● How to complete this task: Taking the data below, please print only the lines from the line holding "The grooming commitment is real" to the line holding "speak with Mehta.", inclusive, with pictures omitted.
::: Material provided
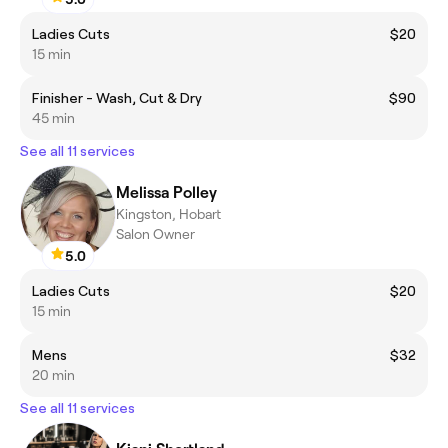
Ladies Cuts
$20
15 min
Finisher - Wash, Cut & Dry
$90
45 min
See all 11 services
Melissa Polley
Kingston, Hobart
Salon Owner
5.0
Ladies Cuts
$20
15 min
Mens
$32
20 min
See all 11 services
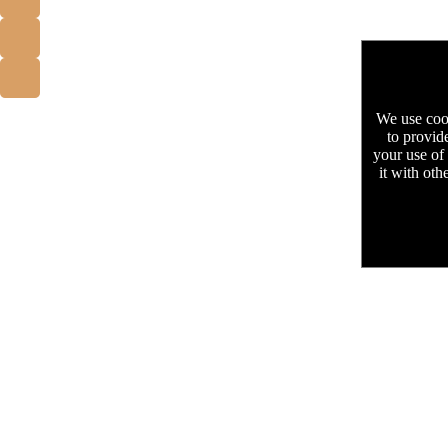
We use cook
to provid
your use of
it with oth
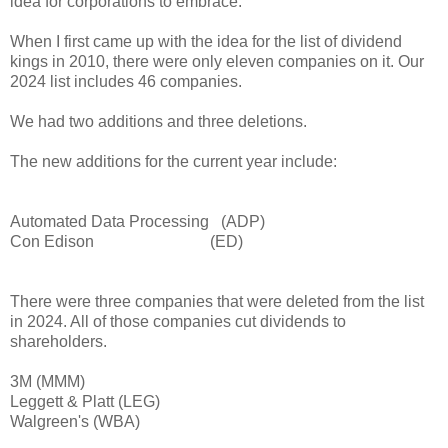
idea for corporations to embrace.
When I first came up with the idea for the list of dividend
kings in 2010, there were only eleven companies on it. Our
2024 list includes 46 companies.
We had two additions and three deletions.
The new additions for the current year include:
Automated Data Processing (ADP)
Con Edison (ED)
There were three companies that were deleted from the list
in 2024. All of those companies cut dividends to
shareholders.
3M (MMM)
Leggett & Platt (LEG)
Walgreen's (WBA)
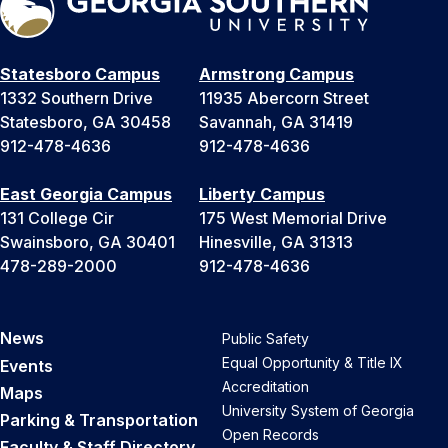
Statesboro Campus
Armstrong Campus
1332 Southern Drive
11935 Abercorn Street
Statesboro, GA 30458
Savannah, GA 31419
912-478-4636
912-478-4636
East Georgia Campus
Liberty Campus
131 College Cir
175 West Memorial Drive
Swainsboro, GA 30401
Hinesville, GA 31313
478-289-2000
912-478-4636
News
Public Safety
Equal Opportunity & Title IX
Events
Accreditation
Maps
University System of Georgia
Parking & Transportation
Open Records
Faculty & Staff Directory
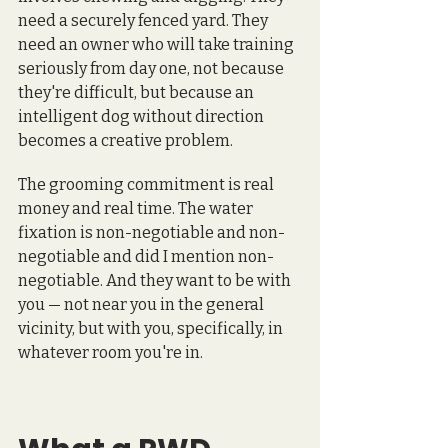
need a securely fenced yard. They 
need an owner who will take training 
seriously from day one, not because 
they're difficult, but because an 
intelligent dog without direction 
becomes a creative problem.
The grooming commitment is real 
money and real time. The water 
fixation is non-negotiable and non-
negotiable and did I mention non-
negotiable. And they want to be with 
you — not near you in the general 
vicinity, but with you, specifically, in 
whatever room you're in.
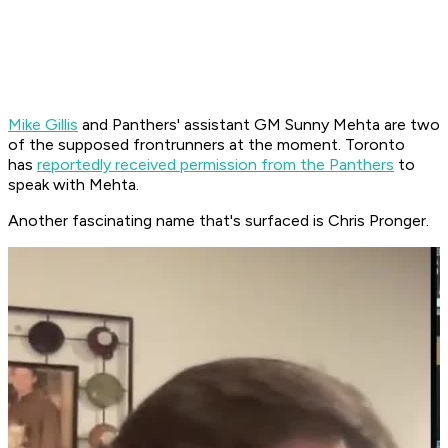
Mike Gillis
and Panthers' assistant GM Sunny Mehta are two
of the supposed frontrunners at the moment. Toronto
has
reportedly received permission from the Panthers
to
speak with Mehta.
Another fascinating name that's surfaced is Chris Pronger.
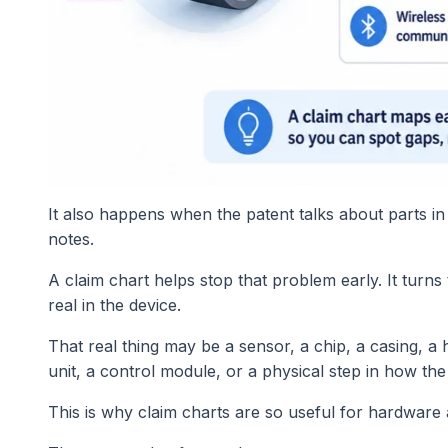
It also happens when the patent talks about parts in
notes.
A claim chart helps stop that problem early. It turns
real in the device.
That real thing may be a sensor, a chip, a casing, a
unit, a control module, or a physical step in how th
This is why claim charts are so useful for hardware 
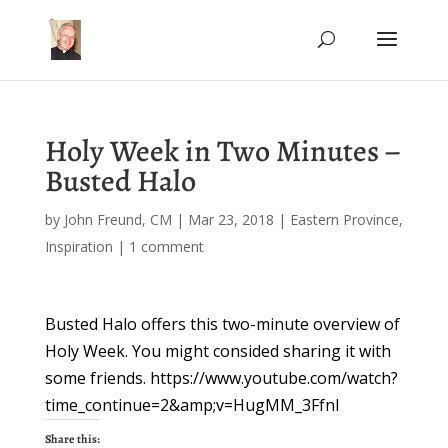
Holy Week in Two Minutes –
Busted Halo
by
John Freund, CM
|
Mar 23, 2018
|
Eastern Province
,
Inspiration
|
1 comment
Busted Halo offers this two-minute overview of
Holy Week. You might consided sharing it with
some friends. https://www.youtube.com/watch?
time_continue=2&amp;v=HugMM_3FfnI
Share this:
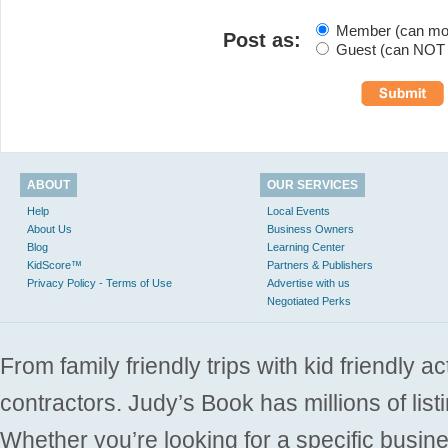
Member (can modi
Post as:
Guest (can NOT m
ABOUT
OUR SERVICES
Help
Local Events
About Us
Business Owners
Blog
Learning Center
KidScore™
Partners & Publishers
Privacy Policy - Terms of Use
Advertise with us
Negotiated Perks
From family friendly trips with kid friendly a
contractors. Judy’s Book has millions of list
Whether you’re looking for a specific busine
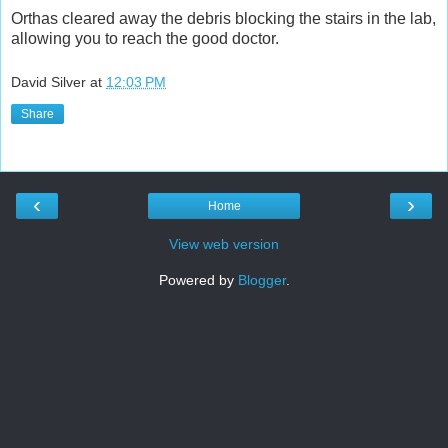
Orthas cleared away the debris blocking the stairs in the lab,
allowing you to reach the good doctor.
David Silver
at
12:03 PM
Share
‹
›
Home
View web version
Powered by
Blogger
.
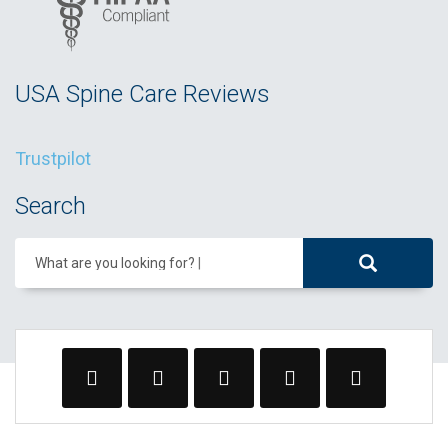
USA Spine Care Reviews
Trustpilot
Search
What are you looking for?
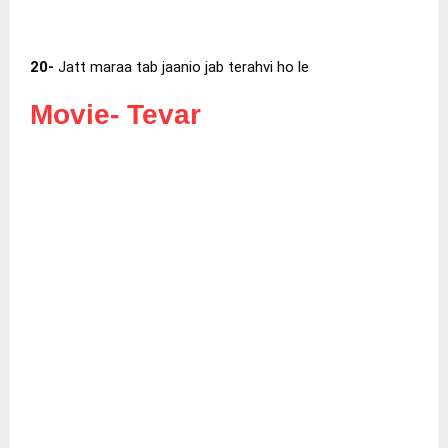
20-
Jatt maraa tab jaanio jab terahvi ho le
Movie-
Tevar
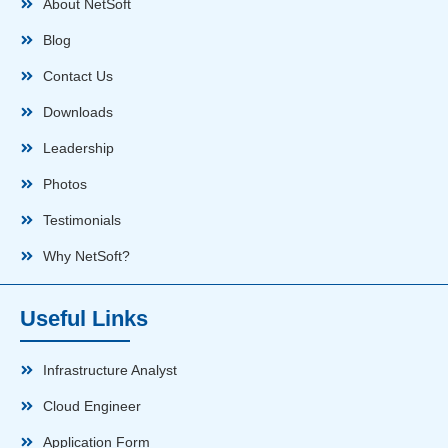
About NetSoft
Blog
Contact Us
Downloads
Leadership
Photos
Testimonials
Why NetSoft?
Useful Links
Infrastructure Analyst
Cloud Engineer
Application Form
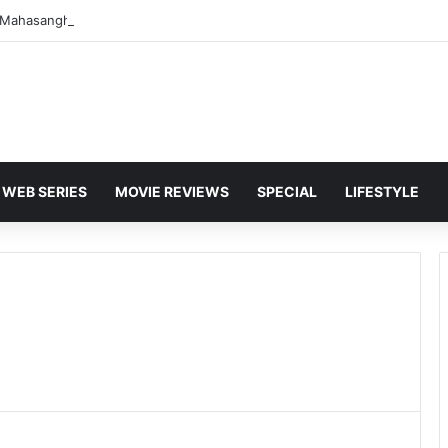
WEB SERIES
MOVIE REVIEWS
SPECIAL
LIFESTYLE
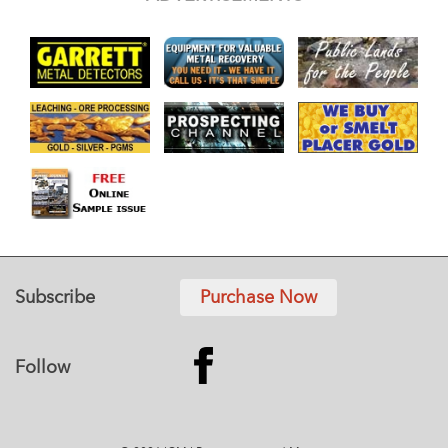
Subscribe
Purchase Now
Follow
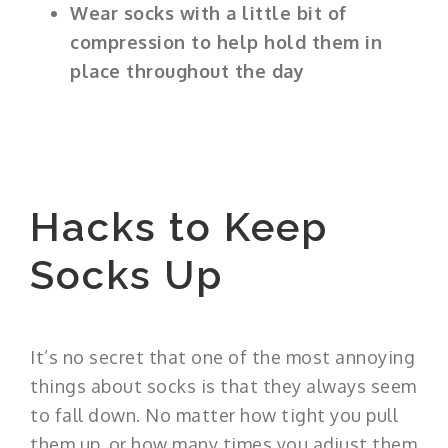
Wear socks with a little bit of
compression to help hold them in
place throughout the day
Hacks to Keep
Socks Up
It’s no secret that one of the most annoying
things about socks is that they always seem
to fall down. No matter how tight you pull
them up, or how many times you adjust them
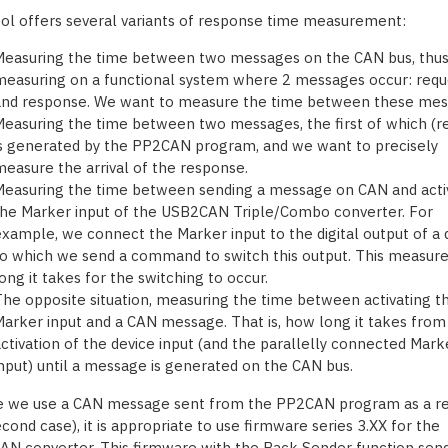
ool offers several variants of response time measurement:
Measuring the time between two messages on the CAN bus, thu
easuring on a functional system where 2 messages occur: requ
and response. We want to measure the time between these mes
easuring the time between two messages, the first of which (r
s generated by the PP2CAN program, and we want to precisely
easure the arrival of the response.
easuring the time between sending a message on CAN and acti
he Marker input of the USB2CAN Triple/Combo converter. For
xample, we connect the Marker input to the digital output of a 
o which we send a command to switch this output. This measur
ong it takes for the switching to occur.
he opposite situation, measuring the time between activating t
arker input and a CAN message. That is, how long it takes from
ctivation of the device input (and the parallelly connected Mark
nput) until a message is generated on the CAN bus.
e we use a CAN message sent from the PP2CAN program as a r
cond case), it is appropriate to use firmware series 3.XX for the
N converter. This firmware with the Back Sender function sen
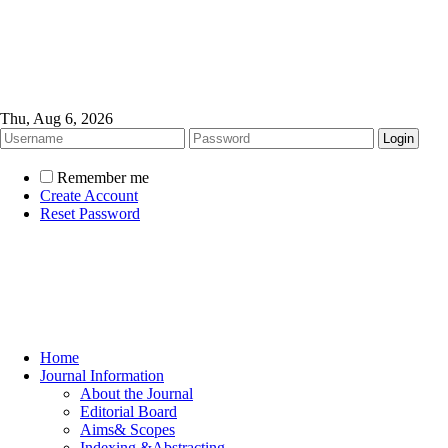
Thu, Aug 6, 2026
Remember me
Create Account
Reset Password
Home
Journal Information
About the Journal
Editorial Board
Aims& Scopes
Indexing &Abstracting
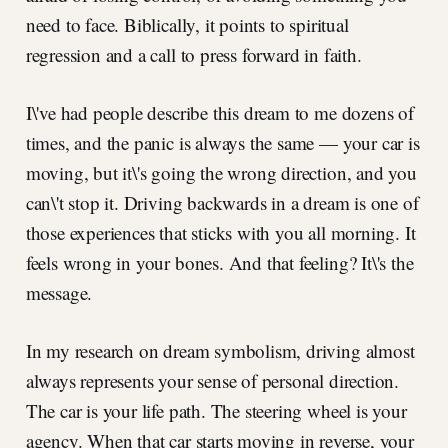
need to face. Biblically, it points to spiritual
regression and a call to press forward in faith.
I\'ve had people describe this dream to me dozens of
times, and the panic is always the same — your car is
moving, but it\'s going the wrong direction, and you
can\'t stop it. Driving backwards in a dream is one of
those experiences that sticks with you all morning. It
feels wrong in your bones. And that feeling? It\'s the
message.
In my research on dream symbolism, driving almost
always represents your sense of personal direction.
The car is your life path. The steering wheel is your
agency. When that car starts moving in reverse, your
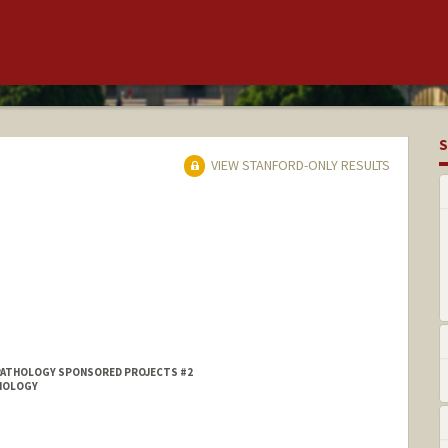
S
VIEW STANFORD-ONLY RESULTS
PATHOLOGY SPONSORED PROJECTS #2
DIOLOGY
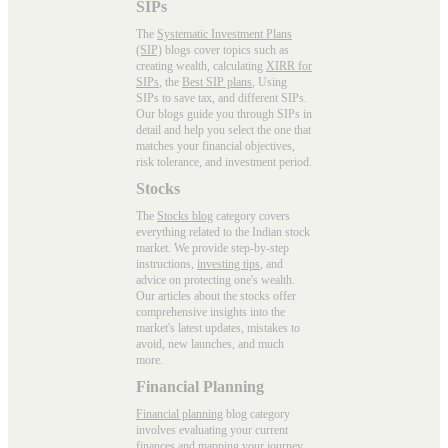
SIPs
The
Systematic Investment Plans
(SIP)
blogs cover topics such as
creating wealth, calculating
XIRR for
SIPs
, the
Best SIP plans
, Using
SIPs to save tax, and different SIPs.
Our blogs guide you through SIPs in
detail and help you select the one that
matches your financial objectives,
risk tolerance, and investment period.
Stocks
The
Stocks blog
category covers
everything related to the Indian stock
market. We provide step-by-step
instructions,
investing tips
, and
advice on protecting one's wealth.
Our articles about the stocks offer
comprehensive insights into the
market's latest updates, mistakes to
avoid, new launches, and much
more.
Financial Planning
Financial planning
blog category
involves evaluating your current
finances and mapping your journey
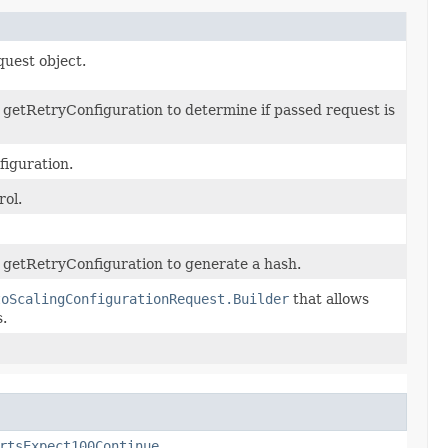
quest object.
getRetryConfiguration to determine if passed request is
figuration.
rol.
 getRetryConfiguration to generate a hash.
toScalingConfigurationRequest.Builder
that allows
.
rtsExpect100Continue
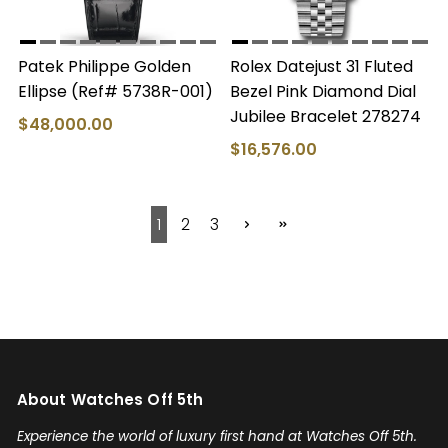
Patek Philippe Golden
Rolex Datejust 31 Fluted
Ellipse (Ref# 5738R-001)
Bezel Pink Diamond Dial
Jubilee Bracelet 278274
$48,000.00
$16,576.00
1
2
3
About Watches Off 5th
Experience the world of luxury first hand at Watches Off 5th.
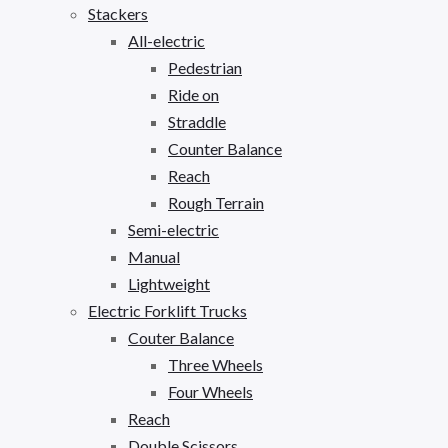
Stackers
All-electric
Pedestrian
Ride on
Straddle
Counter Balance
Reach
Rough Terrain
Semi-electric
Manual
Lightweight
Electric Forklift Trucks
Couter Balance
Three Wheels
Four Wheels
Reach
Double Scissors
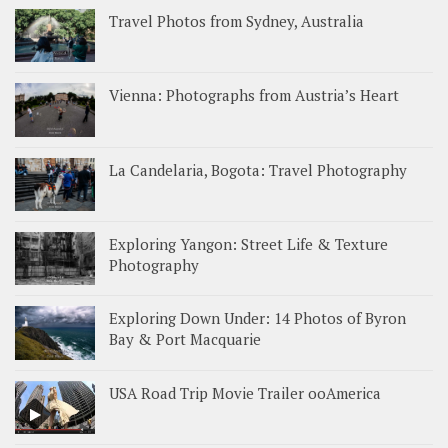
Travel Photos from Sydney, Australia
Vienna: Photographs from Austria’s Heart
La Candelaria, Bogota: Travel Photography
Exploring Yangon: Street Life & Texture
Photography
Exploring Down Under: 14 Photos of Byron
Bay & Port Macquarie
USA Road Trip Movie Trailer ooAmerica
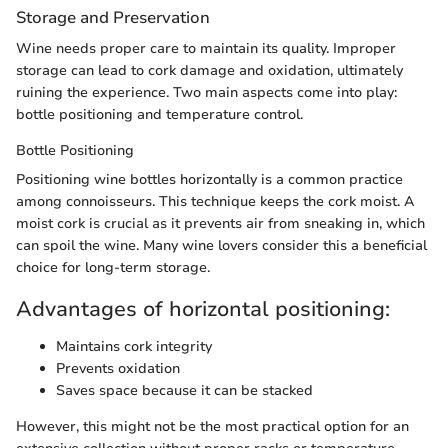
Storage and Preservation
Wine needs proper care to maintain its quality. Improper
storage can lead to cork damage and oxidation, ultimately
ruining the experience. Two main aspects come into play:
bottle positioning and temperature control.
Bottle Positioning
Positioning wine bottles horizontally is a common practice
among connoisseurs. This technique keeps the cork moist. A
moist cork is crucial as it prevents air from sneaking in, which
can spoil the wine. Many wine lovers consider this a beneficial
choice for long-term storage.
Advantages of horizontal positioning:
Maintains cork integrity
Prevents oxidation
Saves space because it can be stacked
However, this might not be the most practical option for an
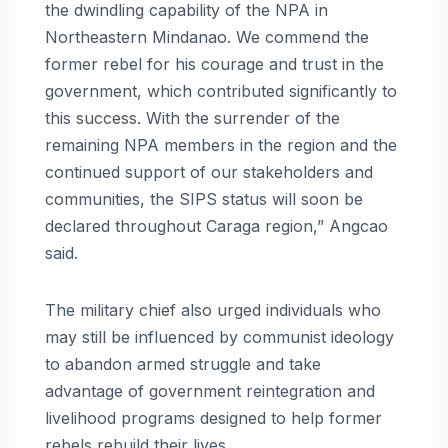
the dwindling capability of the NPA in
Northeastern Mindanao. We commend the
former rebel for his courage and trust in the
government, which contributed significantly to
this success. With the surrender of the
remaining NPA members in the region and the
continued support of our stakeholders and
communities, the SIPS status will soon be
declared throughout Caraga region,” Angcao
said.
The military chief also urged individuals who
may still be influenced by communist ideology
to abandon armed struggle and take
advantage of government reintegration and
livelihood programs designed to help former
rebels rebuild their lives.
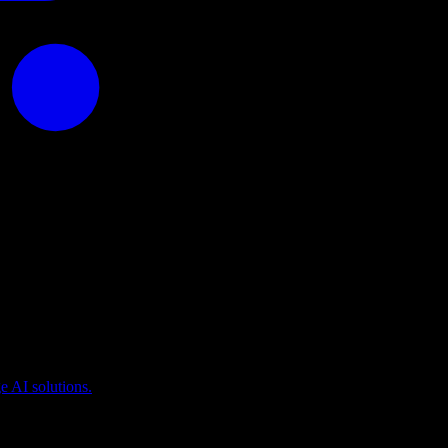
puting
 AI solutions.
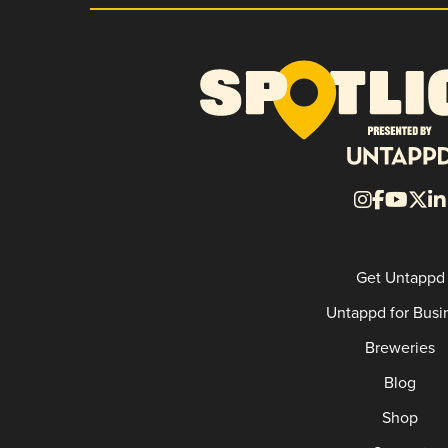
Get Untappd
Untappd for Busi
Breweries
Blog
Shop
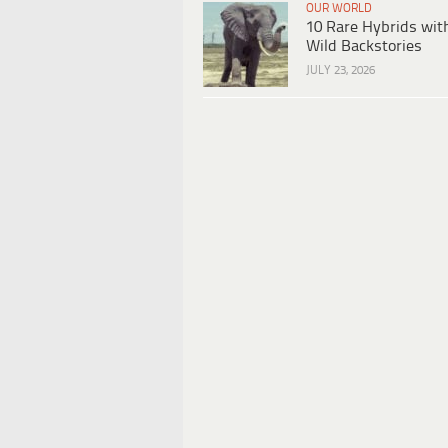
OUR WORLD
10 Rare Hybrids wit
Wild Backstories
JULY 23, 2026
::::::
● Task response:
The grooming commitment is real 
money and real time. The water 
fixation is non-negotiable and non-
negotiable and did I mention non-
negotiable. And they want to be with 
you — not near you in the general 
vicinity, but with you, specifically, in 
whatever room you're in.
Mike Gillis
and Panthers' assistant GM Sunny Mehta are two
of the supposed frontrunners at the moment. Toronto
has
reportedly received permission from the Panthers
to
speak with Mehta.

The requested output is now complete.